━━━ PROVIDED RECORDS ━━━

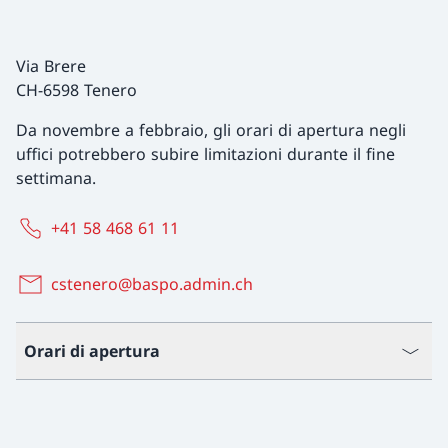
Via Brere
CH-6598 Tenero
Da novembre a febbraio, gli orari di apertura negli
uffici potrebbero subire limitazioni durante il fine
settimana.
+41 58 468 61 11
cstenero@baspo.admin.ch
Orari di apertura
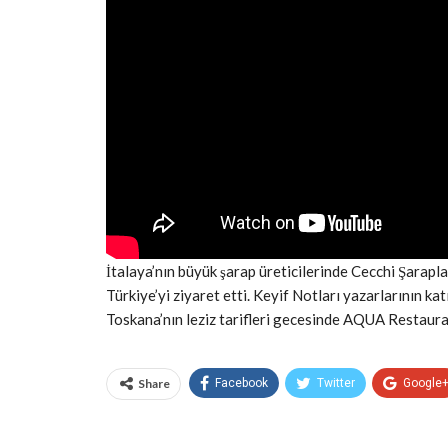
İtalaya’nın büyük şarap üreticilerinde Cecchi Şarap
Türkiye’yi ziyaret etti. Keyif Notları yazarlarının k
Toskana’nın leziz tarifleri gecesinde AQUA Restaura
Share
Facebook
Twitter
Google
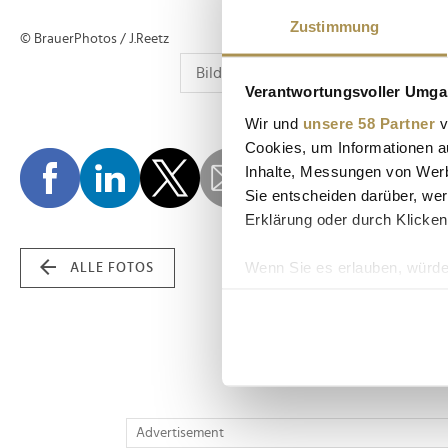
Zustimmung
© BrauerPhotos / J.Reetz
Verantwortungsvoller Umgan
Wir und
unsere 58 Partner
v
Cookies, um Informationen a
Inhalte, Messungen von Werb
Sie entscheiden darüber, wer
Erklärung oder durch Klicken
Wenn Sie es erlauben, würde
ALLE FOTOS
Informationen über Ih
Ihr Gerät durch aktiv
Erfahren Sie mehr darüber, w
Einzelheiten
fest.
Wir verwenden Cookies, um I
Advertisement
und die Zugriffe auf unsere 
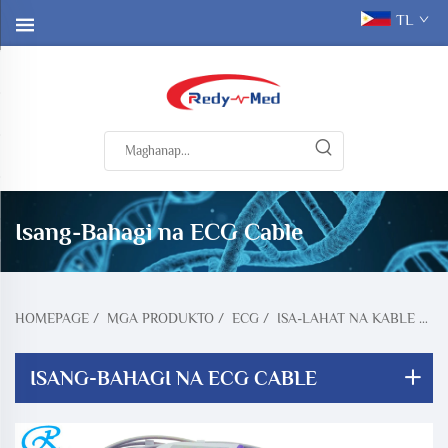
TL
Isang-Bahagi na ECG Cable
HOMEPAGE
/
MGA PRODUKTO
/
ECG
/
ISA-LAHAT NA KABLE ECG
ISANG-BAHAGI NA ECG CABLE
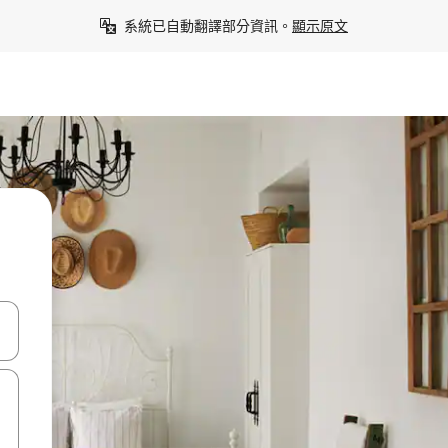
系統已自動翻譯部分資訊。
顯示原文
點、滑動裝置。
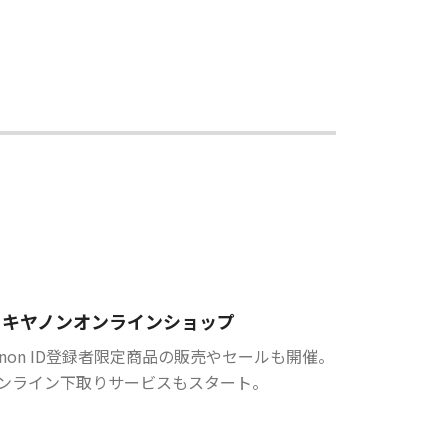
キヤノンオンラインショップ
anon ID登録者限定商品の販売やセールも開催。
ンライン下取りサービスもスタート。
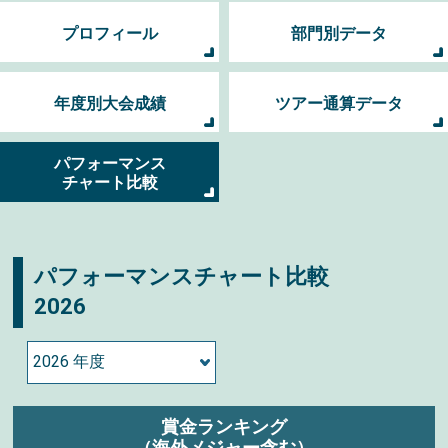
プロフィール
部門別データ
年度別大会成績
ツアー通算データ
パフォーマンス
チャート比較
パフォーマンスチャート比較
2026
賞金ランキング
（海外メジャー含む）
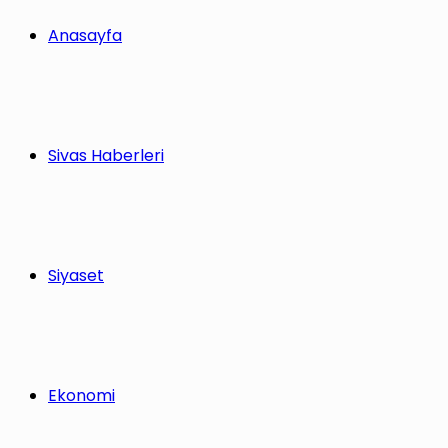
Anasayfa
Sivas Haberleri
Siyaset
Ekonomi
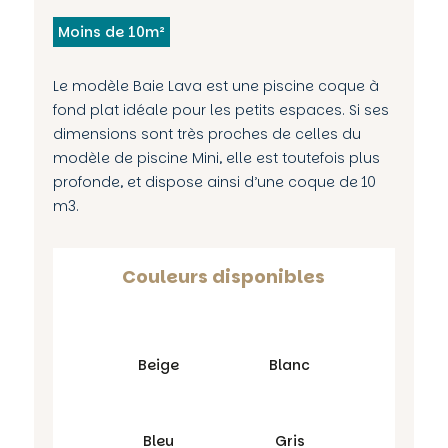
Moins de 10m²
Le modèle Baie Lava est une piscine coque à
fond plat idéale pour les petits espaces. Si ses
dimensions sont très proches de celles du
modèle de piscine Mini, elle est toutefois plus
profonde, et dispose ainsi d’une coque de 10
m3.
Couleurs disponibles
Beige
Blanc
Bleu
Gris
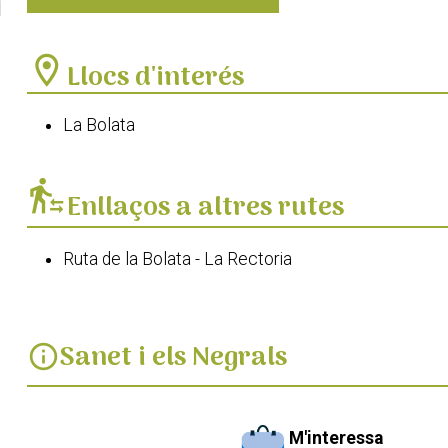
location_on
Llocs d'interés
La Bolata
transfer_within_a_station
Enllaços a altres rutes
Ruta de la Bolata - La Rectoria
Sanet i els Negrals
info
M'interessa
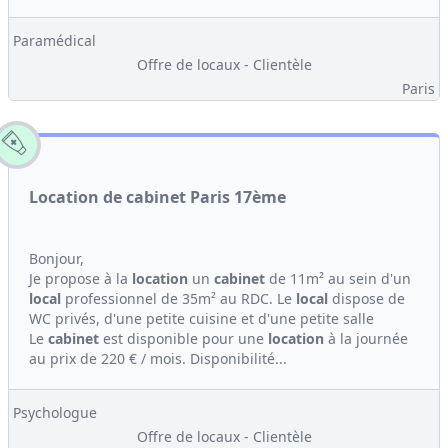
Paramédical
Offre de locaux - Clientèle
Paris
Location de cabinet Paris 17ème
Bonjour,
Je propose à la
location
un
cabinet
de 11m² au sein d'un
local
professionnel de 35m² au RDC. Le
local
dispose de
WC privés, d'une petite cuisine et d'une petite salle
Le
cabinet
est disponible pour une
location
à la journée
au prix de 220 € / mois. Disponibilité...
Psychologue
Offre de locaux - Clientèle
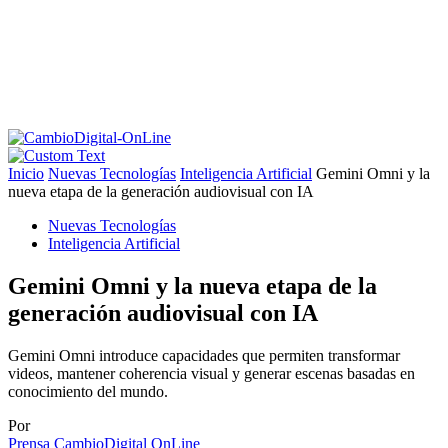
Inicio
Nuevas Tecnologías
Inteligencia Artificial
Gemini Omni y la
nueva etapa de la generación audiovisual con IA
Nuevas Tecnologías
Inteligencia Artificial
Gemini Omni y la nueva etapa de la
generación audiovisual con IA
Gemini Omni introduce capacidades que permiten transformar
videos, mantener coherencia visual y generar escenas basadas en
conocimiento del mundo.
Por
Prensa CambioDigital OnLine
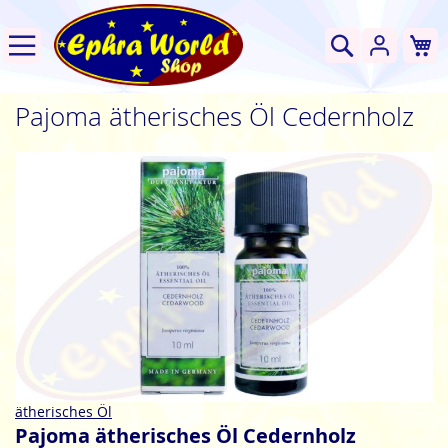
W
Suche
Pajoma ätherisches Öl Cedernholz
Zum
Ende
der
Bildgalerie
springen
Zum
ätherisches Öl
Anfang
Pajoma ätherisches Öl Cedernholz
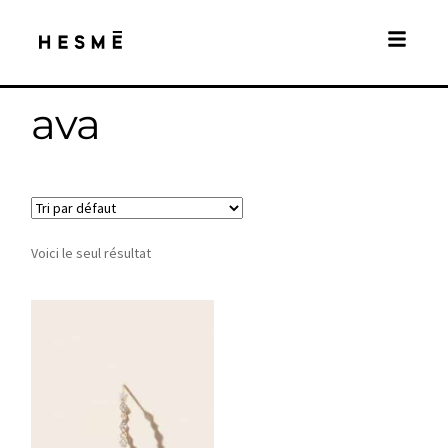
ava
Voici le seul résultat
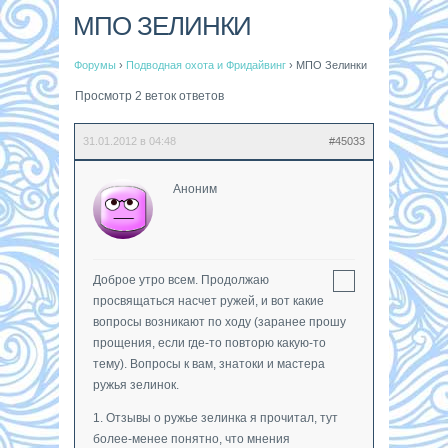
МПО ЗЕЛИНКИ
Форумы
›
Подводная охота и Фридайвинг
›
МПО Зелинки
Просмотр 2 веток ответов
31.01.2012 в 04:48
#45033
Аноним
Доброе утро всем. Продолжаю
просвящаться насчет ружей, и вот какие
вопросы возникают по ходу (заранее прошу
прощения, если где-то повторю какую-то
тему). Вопросы к вам, знатоки и мастера
ружья зелинок.
1. Отзывы о ружье зелинка я прочитал, тут
более-менее понятно, что мнения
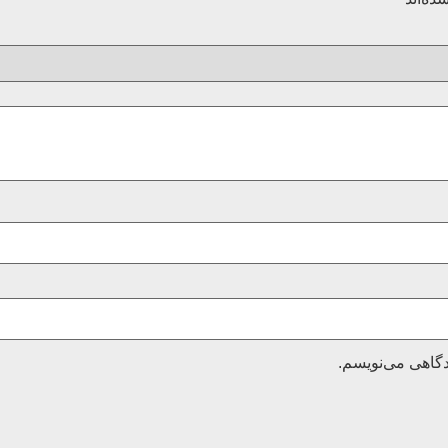
دگاهی می‌نویسم.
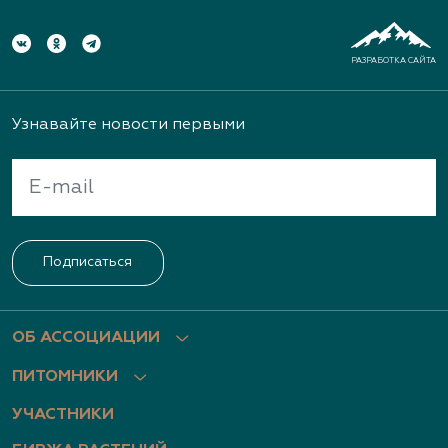
РАЗРАБОТКА САЙТА
Узнавайте новости первыми
Подписаться
ОБ АССОЦИАЦИИ
ПИТОМНИКИ
УЧАСТНИКИ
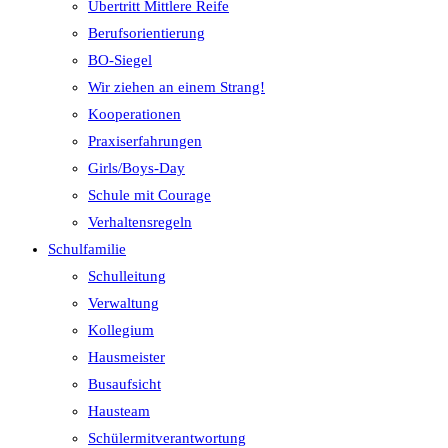
Übertritt Mittlere Reife
Berufsorientierung
BO-Siegel
Wir ziehen an einem Strang!
Kooperationen
Praxiserfahrungen
Girls/Boys-Day
Schule mit Courage
Verhaltensregeln
Schulfamilie
Schulleitung
Verwaltung
Kollegium
Hausmeister
Busaufsicht
Hausteam
Schülermitverantwortung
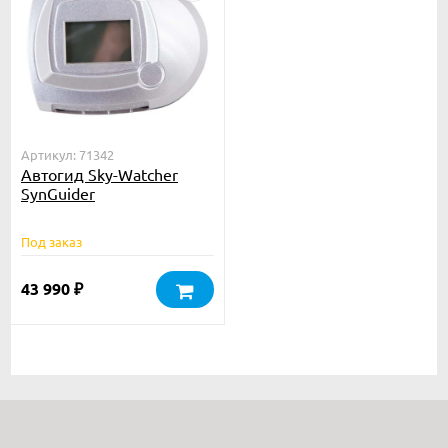
Артикул: 71342
Автогид Sky-Watcher
SynGuider
Под заказ
43 990
₽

━━━

▸ **EXERCISE GOAL**
Each line containing the word "darüber" needs to be copied from the data above.

▸ **WRITTEN RESPONSE**
Sie entscheiden darüber, wer
Erfahren Sie mehr darüber, w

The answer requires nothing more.